A study published in the journal Cell Host & Microbe shows that SARS-CoV-2 is evolving in several genomic regions. Researchers from the United States discovered that adaptive evolution is predominantly driven by positively selected changes in the viral spike S1 subunit. This suggests that the virus may be susceptible to antigenic drift.
The original lineages of SARS-CoV-2 have almost totally been replaced by novel variations of concern (VOCs) and variants of interest as the coronavirus disease 2019 (COVID-19) pandemic has progressed (VOIs). These variations have developed with better fitness by gaining positively selected mutations across the viral genome, according to whole-genome sequencing studies. This is known as adaptive evolution, because the virus’s mutations make it more suited for its environment.

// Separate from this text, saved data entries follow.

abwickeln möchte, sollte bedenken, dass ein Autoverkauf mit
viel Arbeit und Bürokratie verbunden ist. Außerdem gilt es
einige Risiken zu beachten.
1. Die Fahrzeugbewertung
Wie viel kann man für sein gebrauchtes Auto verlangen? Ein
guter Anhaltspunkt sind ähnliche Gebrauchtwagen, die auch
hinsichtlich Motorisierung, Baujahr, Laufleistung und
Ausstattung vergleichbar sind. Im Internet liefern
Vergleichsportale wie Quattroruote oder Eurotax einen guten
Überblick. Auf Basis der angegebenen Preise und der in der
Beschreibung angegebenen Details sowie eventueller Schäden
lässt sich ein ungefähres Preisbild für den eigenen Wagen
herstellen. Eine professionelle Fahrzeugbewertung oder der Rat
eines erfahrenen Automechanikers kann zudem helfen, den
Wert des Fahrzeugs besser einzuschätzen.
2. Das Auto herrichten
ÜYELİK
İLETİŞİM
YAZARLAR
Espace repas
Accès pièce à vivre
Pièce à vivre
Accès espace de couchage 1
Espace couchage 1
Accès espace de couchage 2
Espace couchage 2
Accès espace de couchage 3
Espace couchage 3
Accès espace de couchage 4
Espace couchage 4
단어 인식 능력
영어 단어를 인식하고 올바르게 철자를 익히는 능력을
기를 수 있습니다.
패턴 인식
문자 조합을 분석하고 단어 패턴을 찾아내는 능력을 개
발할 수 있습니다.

During the continuous viral evolutionary process, more than 80% of mutations occur just once, according to the research. The bulk of alterations that arose more than four times were found in the spike S1 subunit. Three of these mutations (Spike:95I, Spike:452R, and ORF1a:3675-3677deletion) had the most significant effect on viral growth rate.
ORF1a:3675-3677deletion, which is responsible for the deletion of three amino acids in Nsp6, has been discovered eight times. Further research revealed that ORF1a:3675-3677deletion is linked to the accumulation of mutations in the spike S1 subunit. These findings suggest that the ORF1a:3675-3677deletion is an adaptive mutation that aids in SARS-CoV-2 evolution.

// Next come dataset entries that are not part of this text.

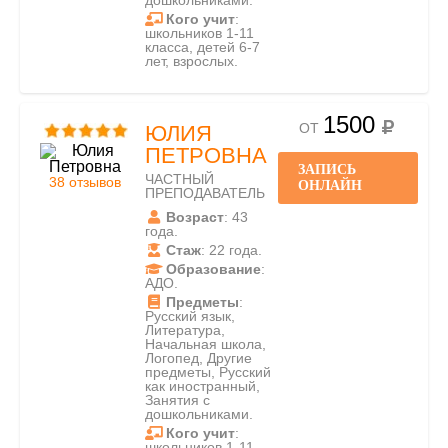
дошкольниками.
Кого учит
:
школьников 1-11
класса, детей 6-7
лет, взрослых.
1500
ОТ
ЮЛИЯ
ПЕТРОВНА
ЗАПИСЬ
ЧАСТНЫЙ
38 отзывов
ОНЛАЙН
ПРЕПОДАВАТЕЛЬ
Возраст
: 43
года.
Стаж
: 22 года.
Образование
:
АДО.
Предметы
:
Русский язык,
Литература,
Начальная школа,
Логопед, Другие
предметы, Русский
как иностранный,
Занятия с
дошкольниками.
Кого учит
:
школьников 1-11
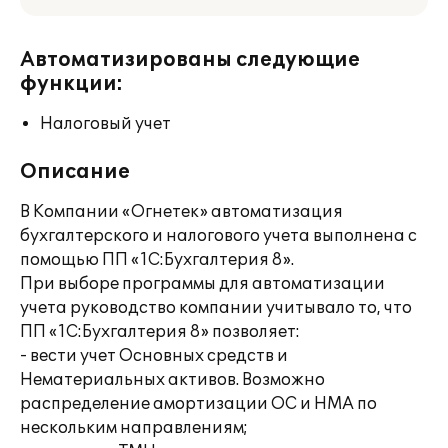
Автоматизированы следующие
функции:
Налоговый учет
Описание
В Компании «Огнетек» автоматизация
бухгалтерского и налогового учета выполнена с
помощью ПП «1С:Бухгалтерия 8».
При выборе программы для автоматизации
учета руководство компании учитывало то, что
ПП «1С:Бухгалтерия 8» позволяет:
- вести учет Основных средств и
Нематериальных активов. Возможно
распределение амортизации ОС и НМА по
нескольким направлениям;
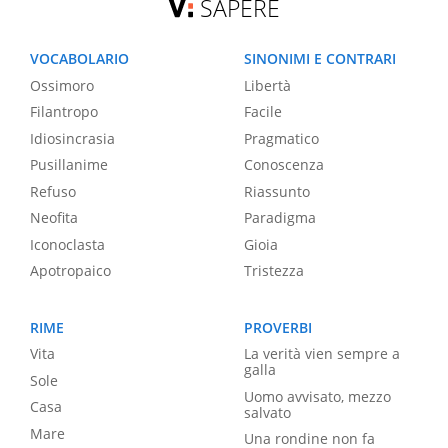
SAPERE
VOCABOLARIO
SINONIMI E CONTRARI
Ossimoro
Libertà
Filantropo
Facile
Idiosincrasia
Pragmatico
Pusillanime
Conoscenza
Refuso
Riassunto
Neofita
Paradigma
Iconoclasta
Gioia
Apotropaico
Tristezza
RIME
PROVERBI
Vita
La verità vien sempre a
galla
Sole
Uomo avvisato, mezzo
Casa
salvato
Mare
Una rondine non fa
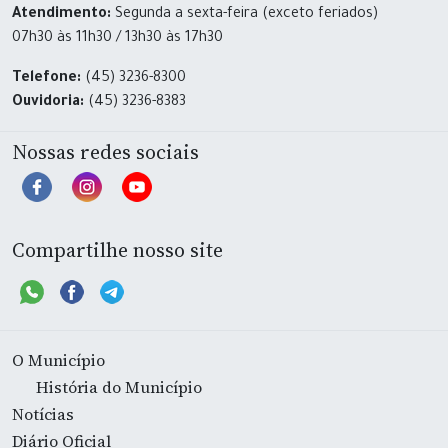
Atendimento:
Segunda a sexta-feira (exceto feriados)
07h30 às 11h30 / 13h30 às 17h30
Telefone:
(45) 3236-8300
Ouvidoria:
(45) 3236-8383
Nossas redes sociais
Compartilhe nosso site
O Município
História do Município
Notícias
Diário Oficial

During the current COVID-19 epidemic, the study reveals the development of SARS-CoV-2. The findings suggest that adaptive evolution, rather than neutral evolution, is linked to better fitness of developing viral strains. In addition, the accumulation of nonsynonymous mutations in the spike S1 subunit has been identified as the fundamental driving mechanism for viral evolution. These findings lead the researchers to believe that, like the influenza virus, SARS-CoV-2 may experience antigenic drift.